The campaign, which ended on May 8, 2020, received a robust response on social media channels, via the hashtag #MyCaribbeanLibrary. Some literature fans simply posted their picks in comment threads, while others created their own posts and videos. We’ll feature some of the most interesting choices.
Trinidadian book vlogger Saajid Hosein kicked things off by explaining how the initiative worked and selecting a few picks of his own:
Many of the books Hosein chose had the shared theme of the inner creating the outer, including Elizabeth Nunez’ “Anna In Between,” in which the heroine learns that “home is not a place, but rather, the people that you love and care for,” and Kevin Jared Hosein’s “The Beast of Kukuyo,” a tale about a girl who learns that the true monsters that plague our fears […] are, in fact, the ones that live within us.”
Poet and blogger Amilcar Sanatan also posted a video with his choices:
Sanatan’s list was an eclectic one.
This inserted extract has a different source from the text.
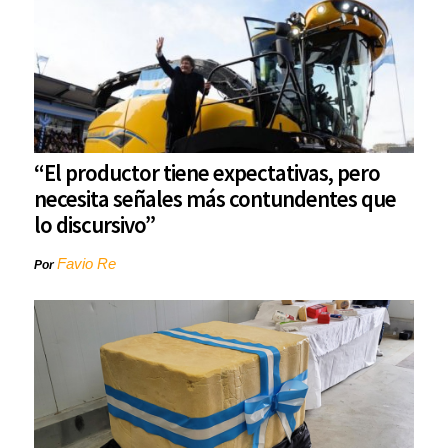
“El productor tiene expectativas, pero
necesita señales más contundentes que
lo discursivo”
Favio Re
Por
It included Caribbean literary classics like Earl Lovelace’s “The Dragon Can’t Dance,” Austin Clarke’s “Growing Up Stupid Under the Union Jack,” which looks at “the coloniality of education and Barbadian social life,” and Jamaican Lorna Goodison’s poetry collection, “I Am Becoming My Mother,” which Sanatan says helped shape him.
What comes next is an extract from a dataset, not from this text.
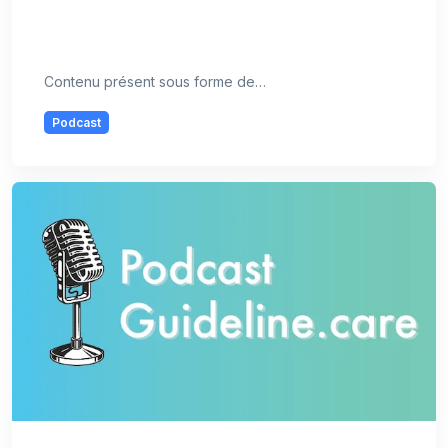
Contenu présent sous forme de…
Podcast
He also deemed Jamaica Kincaid’s “A Small Place” a “very important piece of work” as “a contestation of space, place [and] power” in the region. As a spoken word poet, Sanatan was also drawn to “The History of the Voice,” by Kamau Brathwaite, who believed that poetry, just like Caribbean culture, must be experienced through the region’s rich oral tradition.
Look closely, it is as though Lawrence Scott has ripped out the spine of Umberto Eco’s “The Name of the Rose,” the yearning root, the bones beneath tender flesh and transplanted the same mood and energy, the same series of baffling yet dazzling antinomies into the heat of the islands— in all senses, across geographies. A book that is bold in its willingness to explore a hidden struggle which, even in all its particulars, manages to be universal. An incredible feat not only of art, but also, in its own way, restitution, justice and song. Bless you, Lawrence Scott.
Finally, Anna Lucie-Smith’s suggestions stayed firmly in the realm of children’s and young adult literature, in order to help mould the Caribbean readers — and writers — of tomorrow:
The Bocas Lit Fest is asking us to name the 100 [Caribbean] books that made us. Well, I think we might well make it to 1,000! […] Yes, there are the obvious classics and I won’t rehash any of that. But there are a few very recent books that I want to see on the list.
Her picks included Lisa Allen-Agostini’s “Home Home,” which she calls “a simple, readable, and oh so important little book that touches on so many serious things that we as Caribbean people bury, ignore or make jokes about without ever fully understanding.”
Lucie-Smith also liked “My Fishy Stepmom,” by Shakirah M. Bourne because of its “powerful messages for youth, plus the language plays with Caribbean folklore in a lighter way,” and Jeunanne Alkins’ “Ready, Set…Hatch!” — a picture book that educates children about leatherback turtles through a charming story about a competitive little hatchling who learns a valuable lesson about teamwork.
Lucie-Smith ends by saying:
Bocas Lit Fest forgive me for only mentioning YA [young adult] and children’s lit — but it’s our foundation! Long before my children read lovelace and naipaul, we will be enjoying Alkins, Bourne and Allen-Agostini as a family!
The first 20 books selected by Bocas Lit Fest are here and include “multiple genres […] spanning generations, styles, settings, and concerns. Some of the themes explored in these fiction, nonfiction and poetry titles include class division, xenophobia, young love, rural development, exile, colourism — amid so many more.”